VRCWizard / TTS-Voice-Wizard

Speech to Text to Speech. Song now playing. Sends text as OSC messages to VRChat to display on avatar. (STTTS) (Speech to TTS) (VRC STT System) (VTuber TTS)
https://TTSVoiceWizard.com
MIT License
579 stars 66 forks source link

Issue about Whisper Model recognition Chinese #36

Closed XieLongWu closed 1 year ago

XieLongWu commented 1 year ago

I have tested almost all whisper models of all sizes, and similar things happen. When the recognition input language is set to Chinese. When there is no voice input, the whisper model will continue to output spam, but if it is set to English, there will be no similar issue. Japanese has not found the same issue, and I have not tried other languages. Then I tried to switch the model to vosk, and there was no similar issue.

When I set the input to a microphone without any signal input, as can be seen in the screenshot, the whisper models output garbage. TTSVoiceWizard_2023-06-21_13-06-43

This issue occurs more often when the mic is set to the one that I everyday use at the time I don't say anything

I don't know what caused this problem.
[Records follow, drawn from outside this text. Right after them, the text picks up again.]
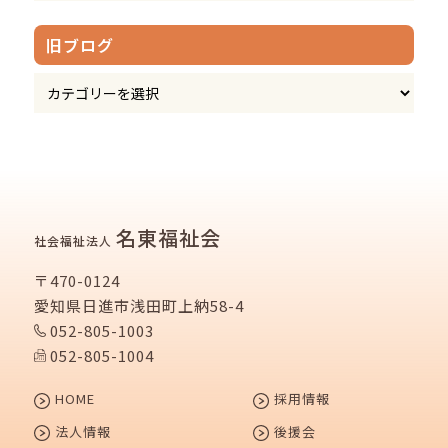
旧ブログ
名東福祉会
社会福祉法人
〒470-0124
愛知県日進市浅田町上納58-4
052-805-1003
052-805-1004
HOME
採用情報
法人情報
後援会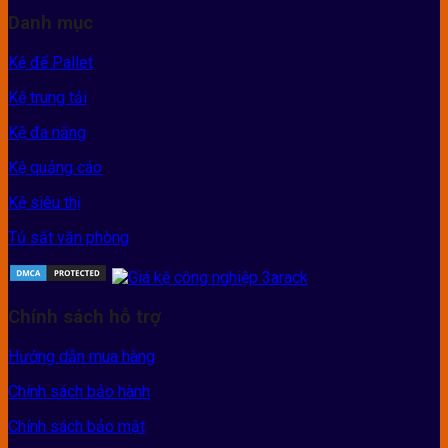
Danh mục
Kệ để Pallet
Kệ trung tải
Kệ đa năng
Kệ quảng cáo
Kệ siêu thị
Tủ sắt văn phòng
Chính sách hỗ trợ
Hướng dẫn mua hàng
Chính sách bảo hành
Chính sách bảo mật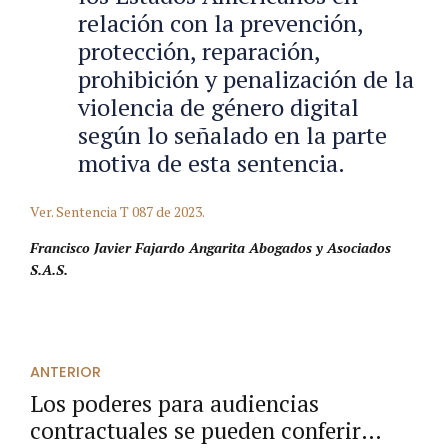
relación con la prevención,
protección, reparación,
prohibición y penalización de la
violencia de género digital
según lo señalado en la parte
motiva de esta sentencia.
Ver. Sentencia T 087 de 2023.
Francisco Javier Fajardo Angarita Abogados y Asociados
S.A.S.
ANTERIOR
Los poderes para audiencias
contractuales se pueden conferir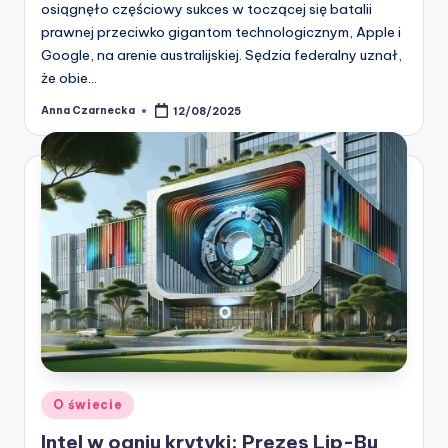
osiągnęło częściowy sukces w toczącej się batalii
prawnej przeciwko gigantom technologicznym, Apple i
Google, na arenie australijskiej. Sędzia federalny uznał,
że obie…
Anna Czarnecka
12/08/2025
Posted
by
Posted
O świecie
in
Intel w ogniu krytyki: Prezes Lip-Bu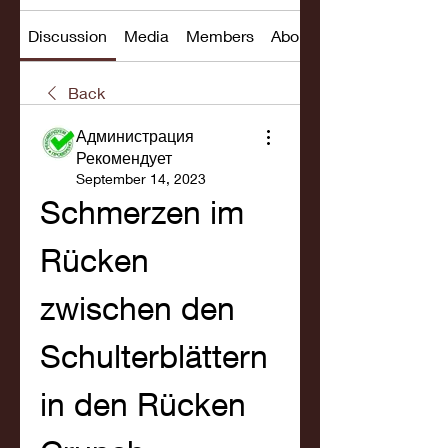
Discussion
Media
Members
About
Back
Администрация
Рекомендует
September 14, 2023
Schmerzen im 
Rücken 
zwischen den 
Schulterblättern 
in den Rücken 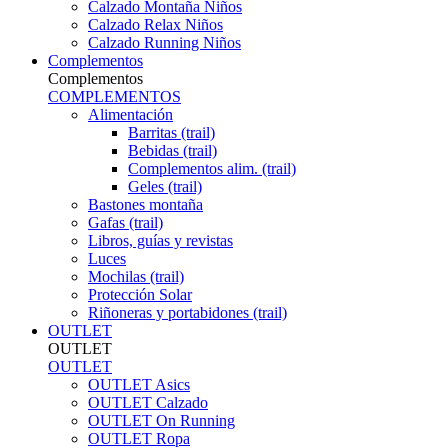
Calzado Montaña Niños
Calzado Relax Niños
Calzado Running Niños
Complementos
Complementos
COMPLEMENTOS
Alimentación
Barritas (trail)
Bebidas (trail)
Complementos alim. (trail)
Geles (trail)
Bastones montaña
Gafas (trail)
Libros, guías y revistas
Luces
Mochilas (trail)
Protección Solar
Riñoneras y portabidones (trail)
OUTLET
OUTLET
OUTLET
OUTLET Asics
OUTLET Calzado
OUTLET On Running
OUTLET Ropa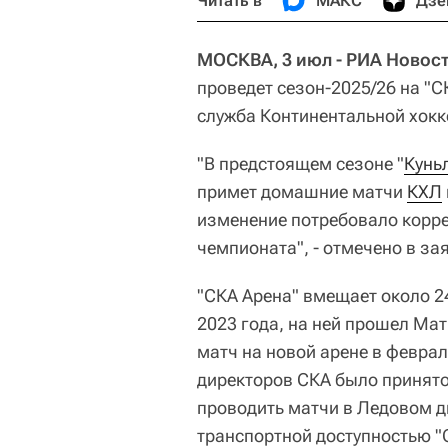
Читать в
МАКС
Дзе
МОСКВА, 3 июл - РИА Новос
проведет сезон-2025/26 на "С
служба Континентальной хокк
"В предстоящем сезоне "
Кунь
примет домашние матчи
КХЛ
изменение потребовало корре
чемпионата", - отмечено в за
"СКА Арена" вмещает около 2
2023 года, на ней прошел Ма
матч на новой арене в феврал
директоров СКА было принято 
проводить матчи в Ледовом д
транспортной доступностью "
I tried to use text replacement to delete these spam messages, but he often randomly combined some common words and randomly added spaces, which made it basically unusable.
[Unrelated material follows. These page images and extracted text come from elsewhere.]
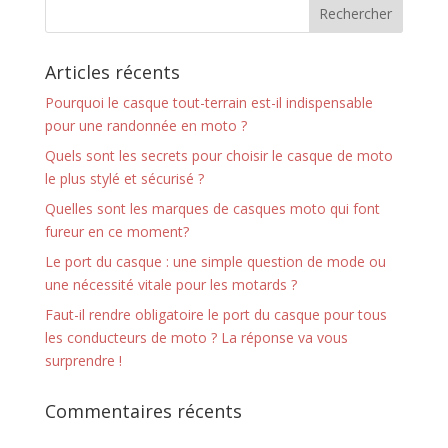
Articles récents
Pourquoi le casque tout-terrain est-il indispensable
pour une randonnée en moto ?
Quels sont les secrets pour choisir le casque de moto
le plus stylé et sécurisé ?
Quelles sont les marques de casques moto qui font
fureur en ce moment?
Le port du casque : une simple question de mode ou
une nécessité vitale pour les motards ?
Faut-il rendre obligatoire le port du casque pour tous
les conducteurs de moto ? La réponse va vous
surprendre !
Commentaires récents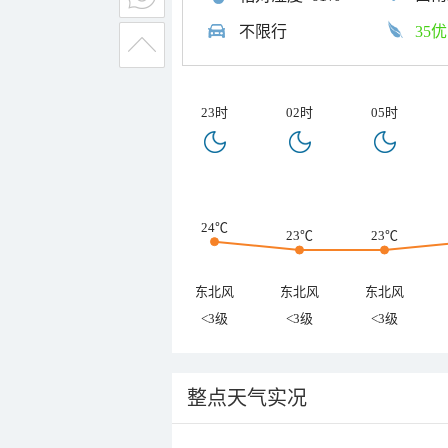
不限行
35优
23时
02时
05时
24℃
23℃
23℃
东北风
东北风
东北风
<3级
<3级
<3级
整点天气实况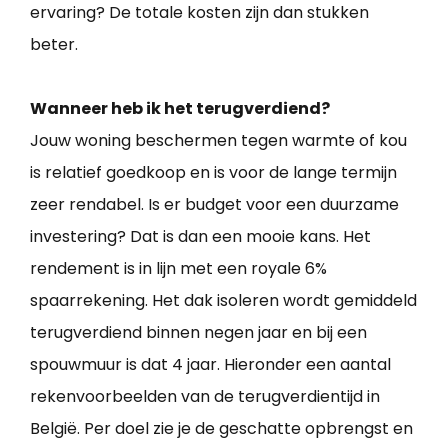
ervaring? De totale kosten zijn dan stukken
beter.
Wanneer heb ik het terugverdiend?
Jouw woning beschermen tegen warmte of kou
is relatief goedkoop en is voor de lange termijn
zeer rendabel. Is er budget voor een duurzame
investering? Dat is dan een mooie kans. Het
rendement is in lijn met een royale 6%
spaarrekening. Het dak isoleren wordt gemiddeld
terugverdiend binnen negen jaar en bij een
spouwmuur is dat 4 jaar. Hieronder een aantal
rekenvoorbeelden van de terugverdientijd in
België. Per doel zie je de geschatte opbrengst en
I checked Whisper Model's github, as well as some technology shares using Whisper Model directly. But there seems to be no such problem. It seems that Whisper Model can be set to recognize multiple languages at the same time. Is it possible to manually add startup commands, or provide an option to select multiple languages? I wonder if this problem will be eliminated when multiple languages are recognized at the same time.

VRCWizard commented 1 year ago

This is an issue with the package I use https://github.com/Const-me/Whisper/issues/54 , where it hallucinates words where there are non. I'll be looking into adding a similar solution as proposed in this issue.

XieLongWu commented 1 year ago

This is an issue with the package I use Const-me/Whisper#54 , where it hallucinates words where there are non. I'll be looking into adding a similar solution as proposed in this issue.

Oh I see, turns out this is indeed an issue with whisper, I'll close this issue and try to post an issue on whisper, thanks for your help.